In 1988, Edward James Olmos portrayed Jaime Escalante in a film that would come to epitomize the struggle of teaching in a world that didn’t trust teachers. At the end of the movie, an excited secretary asks whether he had heard the news that computers had been delivered to the school. His reply indicates that this kind of delivery will fail to cause the kind of paradigm shift that administration expects, and is as applicable today as it was thirty years ago.
Kaoticanomaly presents a series of often-recursive stories about administration’s addiction to the whimsical spending of taxpayer dollars on anything they consider to be the next panacea.
This is the latest iteration of… “Yep, that’ll do it .”

The education system is full of stories of wasting taxpayer dollars. And yet, for the majority of decisions in regards to spending, there is very little due-diligence from those making the decisions to spend the money under the guise of “students first” (administration’s favorite phrase when it comes to making decisions for, well, anything they believe will work best for teachers and students… with very little input, if any, from either).
Circa 2012, the new administration (superintendent, the assistant superintendents, and the board majority that gave them the positions) over at the district office decided that Smart Boards were to be installed in many of the classrooms throughout the district. Though there are different types of Smart Boards, a little research showed that the cost of each item, if you include the installation, wall mounts, and other paraphernalia that go along with the Smart Boards, ran at least $10k apiece.
I’ll be the first to admit that they were a nice addition to the classroom and did make it easier for the teachers to add visuals to their lessons through this technology. Some districts (because this was not limited to mine) elected for a mobile platform that allowed for the Smart Boards to be moved between a number of classrooms as there wasn’t enough money to purchase one for all teachers, but that isn’t the point—at least for this article.
Two years later, a new administration came in (after voters ousted all but one board member; this led to the removal of many administrative positions that were given to those who were part of the faction of the ousted board majority, but that’s a story unto itself) and decided that Smart Boards were not the way the district should be headed. This new superintendent and his handpicked inner circle decided to remove the majority of the two-year old Smart Boards and install new, eighty-inch touch-screen monitors at the front of each classroom. The total for these monitors—including installation and everything else that came along with them—was also about $10k apiece; the money for this expenditure was raised through yet another bond issuance.
Now, you might be thinking that the district would sell the Smart Boards that were taken down to recoup some of the money that was spent and maybe replace some books that are nearly 15 years of age or maybe some relic-like lab equipment, and you might one day be right. But as of now, there are at least 20 of these Smart Boards sitting in different portables and are turning into nothing more than expensive dust collectors. And as you know, the value of this technology on the secondary market will only decrease as time passes.

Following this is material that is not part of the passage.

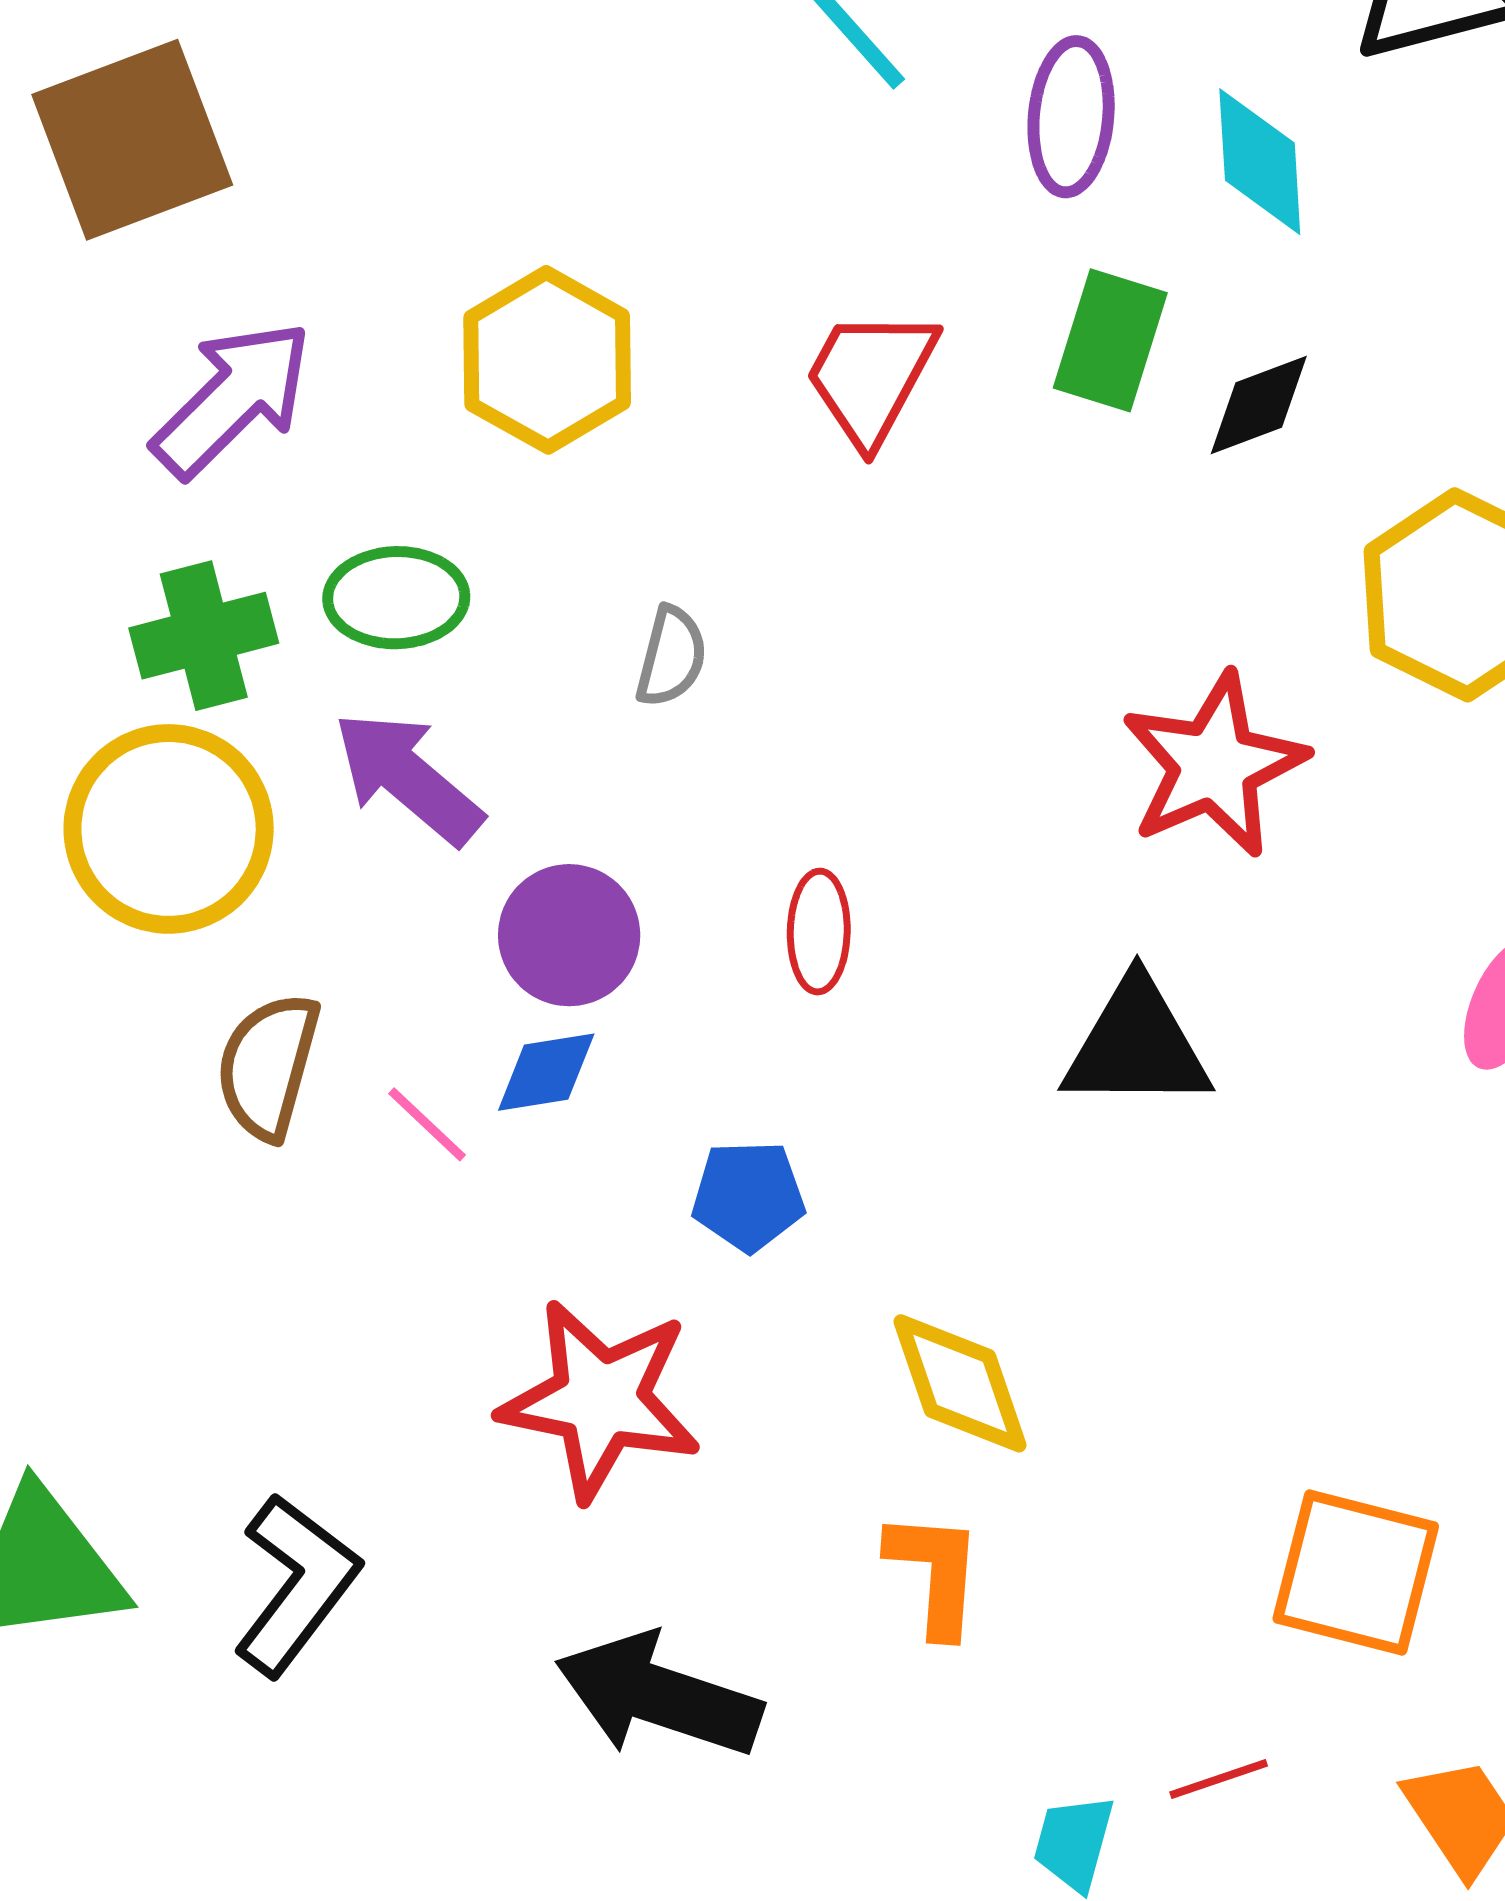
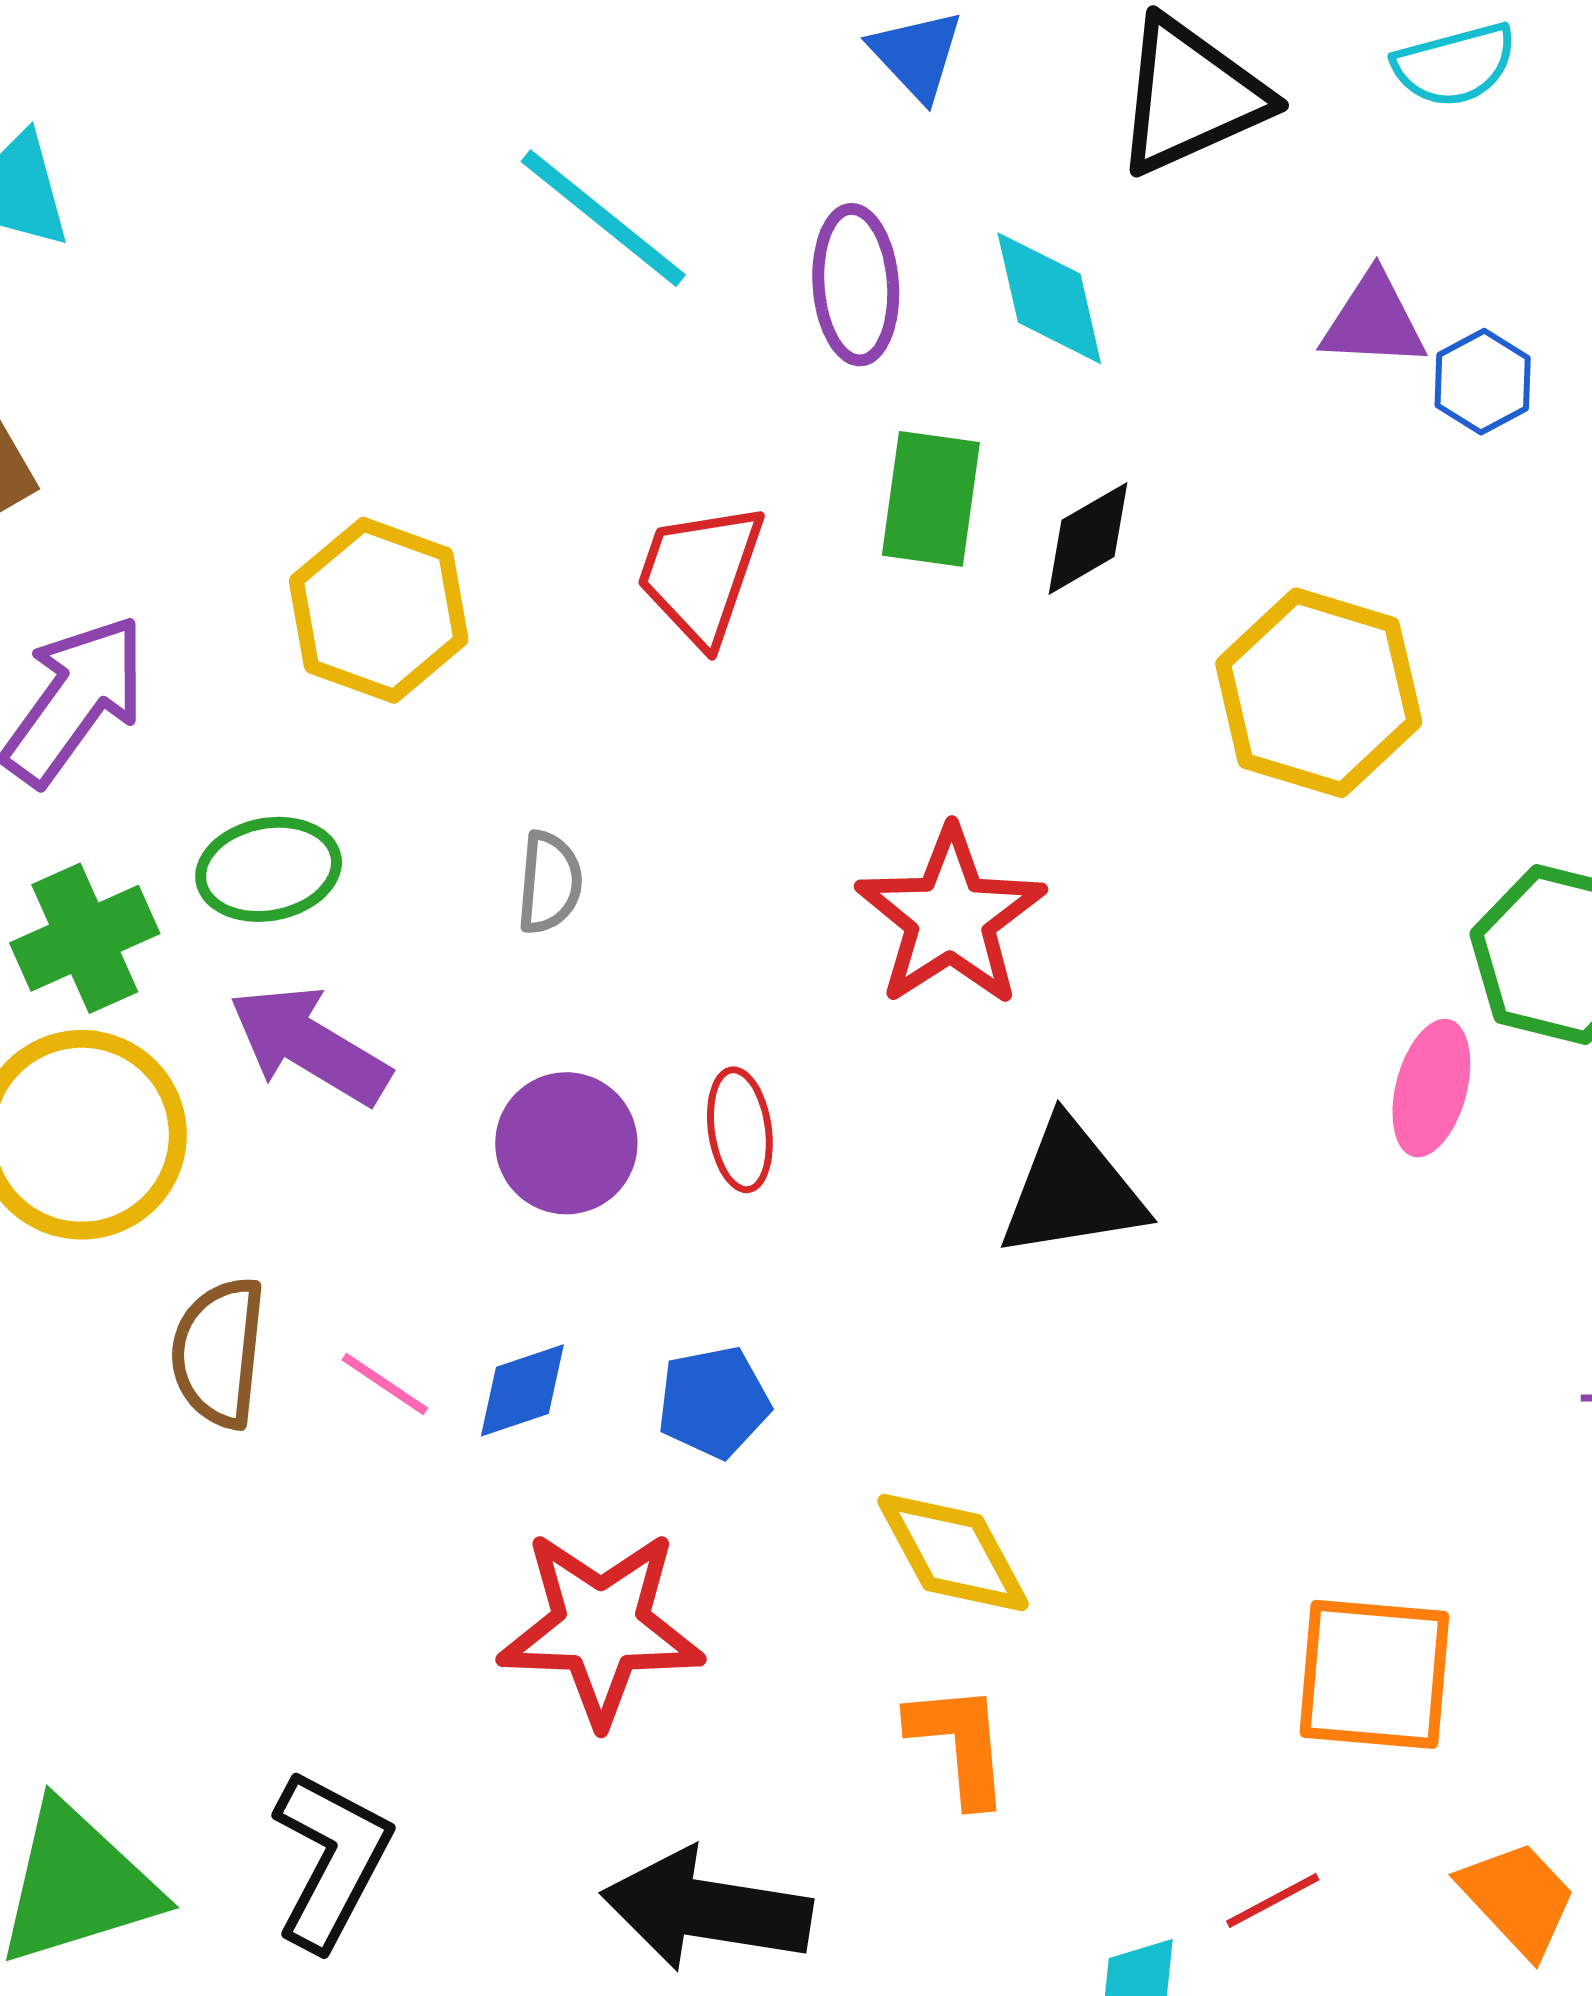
red star: (1214, 765) -> (950, 917), moved
purple circle: (569, 935) -> (566, 1143), moved
blue diamond: (546, 1072) -> (522, 1390), moved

This type of decision making by your typical revolving-door administration (a specific, growing subset of administration, and not the good one), who only view the purchasing of technology as a photo op, and to pad their résumé, for their next job after they’ve completed their two-to-three year stint at their current site of employment, is the main reason that school districts are always running out of money and have to push one bond issuance after another on the local population, and also have to cut teachers or spending on students because there is simply never enough funding.
This was just one example of frivolous spending by people who, coincidentally, have the least interaction with the students who are constantly claiming that they are putting first. They have no trouble spending money on technology, multi-day conferences (administration attended at least three last year at a minimum cost of $15k each), and other experts in the latest educational acronym (one small group cost the district at least $25k this year), but have no trouble cutting teachers (our site alone lost two in the core subject areas) resulting in larger class sizes.
The cognitive dissonance when it comes to what administration believes is best for student learning is, of course, not measurable. Yet, they are the ones who ultimately have the final say as to how funds are spent and what they are spent on. They are the ones who are willing to spend hundreds of thousands of dollars on new monitors only two years after hundreds of thousands of dollars were spent on Smart Boards, and yet, can’t find any funds to replace fifteen-year old textbooks, or find a few hundred dollars to help fill in the gaps in funding that many clubs and sports are in need of every year.
Secretary: Mr. Escalante, Mr. Escalante, did you hear the news? We got the computers!
Jaime Escalante: Yep, that’ll do it.